[Transcribed page contents]
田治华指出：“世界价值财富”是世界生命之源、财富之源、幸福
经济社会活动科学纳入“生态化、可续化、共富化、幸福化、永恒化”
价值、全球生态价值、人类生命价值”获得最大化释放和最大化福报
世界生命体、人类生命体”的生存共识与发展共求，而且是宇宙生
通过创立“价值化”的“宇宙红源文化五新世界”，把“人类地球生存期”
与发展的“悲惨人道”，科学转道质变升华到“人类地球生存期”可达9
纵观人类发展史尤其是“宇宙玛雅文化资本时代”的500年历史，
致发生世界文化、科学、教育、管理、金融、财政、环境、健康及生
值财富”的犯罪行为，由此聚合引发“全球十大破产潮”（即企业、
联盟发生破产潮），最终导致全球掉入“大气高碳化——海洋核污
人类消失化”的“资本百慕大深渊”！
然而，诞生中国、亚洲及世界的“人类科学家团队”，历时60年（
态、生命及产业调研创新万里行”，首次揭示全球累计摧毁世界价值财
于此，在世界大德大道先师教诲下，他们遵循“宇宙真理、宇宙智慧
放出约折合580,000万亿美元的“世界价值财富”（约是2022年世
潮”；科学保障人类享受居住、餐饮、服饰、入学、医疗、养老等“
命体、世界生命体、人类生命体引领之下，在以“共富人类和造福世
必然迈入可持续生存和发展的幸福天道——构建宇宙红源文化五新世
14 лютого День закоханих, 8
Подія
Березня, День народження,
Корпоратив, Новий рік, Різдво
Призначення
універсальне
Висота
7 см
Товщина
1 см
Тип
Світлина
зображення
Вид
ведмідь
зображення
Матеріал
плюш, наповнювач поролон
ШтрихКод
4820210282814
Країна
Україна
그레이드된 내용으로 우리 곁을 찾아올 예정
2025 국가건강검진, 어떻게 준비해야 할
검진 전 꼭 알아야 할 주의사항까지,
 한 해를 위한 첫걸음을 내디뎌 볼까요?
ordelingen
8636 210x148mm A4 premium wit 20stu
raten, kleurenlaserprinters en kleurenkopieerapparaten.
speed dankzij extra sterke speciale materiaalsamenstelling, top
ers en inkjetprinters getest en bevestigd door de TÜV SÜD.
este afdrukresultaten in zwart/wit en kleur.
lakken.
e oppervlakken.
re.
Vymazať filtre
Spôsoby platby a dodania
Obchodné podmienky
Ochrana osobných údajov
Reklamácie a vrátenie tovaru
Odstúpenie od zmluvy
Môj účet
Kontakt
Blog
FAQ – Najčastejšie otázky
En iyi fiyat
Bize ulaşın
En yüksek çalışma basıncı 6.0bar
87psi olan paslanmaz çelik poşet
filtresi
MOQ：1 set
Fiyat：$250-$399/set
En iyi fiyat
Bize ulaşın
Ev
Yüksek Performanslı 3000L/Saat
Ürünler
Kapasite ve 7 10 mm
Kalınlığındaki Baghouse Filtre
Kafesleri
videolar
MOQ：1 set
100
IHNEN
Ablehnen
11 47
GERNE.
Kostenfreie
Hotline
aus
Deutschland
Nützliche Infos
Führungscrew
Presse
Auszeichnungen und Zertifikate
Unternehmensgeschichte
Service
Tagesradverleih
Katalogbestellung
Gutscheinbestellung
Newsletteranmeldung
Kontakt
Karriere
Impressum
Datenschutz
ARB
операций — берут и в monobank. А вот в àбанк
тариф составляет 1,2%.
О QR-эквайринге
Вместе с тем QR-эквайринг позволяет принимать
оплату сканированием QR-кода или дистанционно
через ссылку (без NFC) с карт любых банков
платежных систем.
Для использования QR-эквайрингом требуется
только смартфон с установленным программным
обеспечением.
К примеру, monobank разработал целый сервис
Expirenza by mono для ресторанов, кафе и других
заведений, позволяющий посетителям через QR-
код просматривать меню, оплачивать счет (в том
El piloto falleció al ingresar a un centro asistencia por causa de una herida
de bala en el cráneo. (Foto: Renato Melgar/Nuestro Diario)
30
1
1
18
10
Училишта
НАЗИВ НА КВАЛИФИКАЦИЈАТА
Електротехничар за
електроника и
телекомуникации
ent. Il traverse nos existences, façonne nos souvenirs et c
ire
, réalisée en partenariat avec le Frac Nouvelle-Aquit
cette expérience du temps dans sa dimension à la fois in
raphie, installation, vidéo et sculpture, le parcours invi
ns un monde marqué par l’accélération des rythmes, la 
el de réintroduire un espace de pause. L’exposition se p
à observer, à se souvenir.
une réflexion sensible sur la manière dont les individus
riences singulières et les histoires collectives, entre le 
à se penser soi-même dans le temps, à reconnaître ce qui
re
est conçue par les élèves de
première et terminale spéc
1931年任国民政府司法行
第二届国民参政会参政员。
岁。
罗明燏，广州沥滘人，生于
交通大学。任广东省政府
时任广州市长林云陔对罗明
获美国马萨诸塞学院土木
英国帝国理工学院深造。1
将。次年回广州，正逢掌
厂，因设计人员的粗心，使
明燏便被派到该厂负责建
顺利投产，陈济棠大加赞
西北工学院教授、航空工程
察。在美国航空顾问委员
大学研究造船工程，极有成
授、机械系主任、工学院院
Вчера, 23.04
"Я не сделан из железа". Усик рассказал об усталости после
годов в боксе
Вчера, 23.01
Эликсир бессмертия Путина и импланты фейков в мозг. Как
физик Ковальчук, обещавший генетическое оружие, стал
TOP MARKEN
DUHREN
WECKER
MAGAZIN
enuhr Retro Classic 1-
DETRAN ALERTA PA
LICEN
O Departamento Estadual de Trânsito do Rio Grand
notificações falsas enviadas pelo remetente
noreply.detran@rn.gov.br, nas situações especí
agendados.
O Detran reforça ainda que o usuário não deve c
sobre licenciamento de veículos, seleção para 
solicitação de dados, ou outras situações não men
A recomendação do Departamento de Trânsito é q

**Problem statement**. Pull out all lines containing the word "День" from the entries above.

**Output for this task**.
14 лютого День закоханих, 8
Березня, День народження,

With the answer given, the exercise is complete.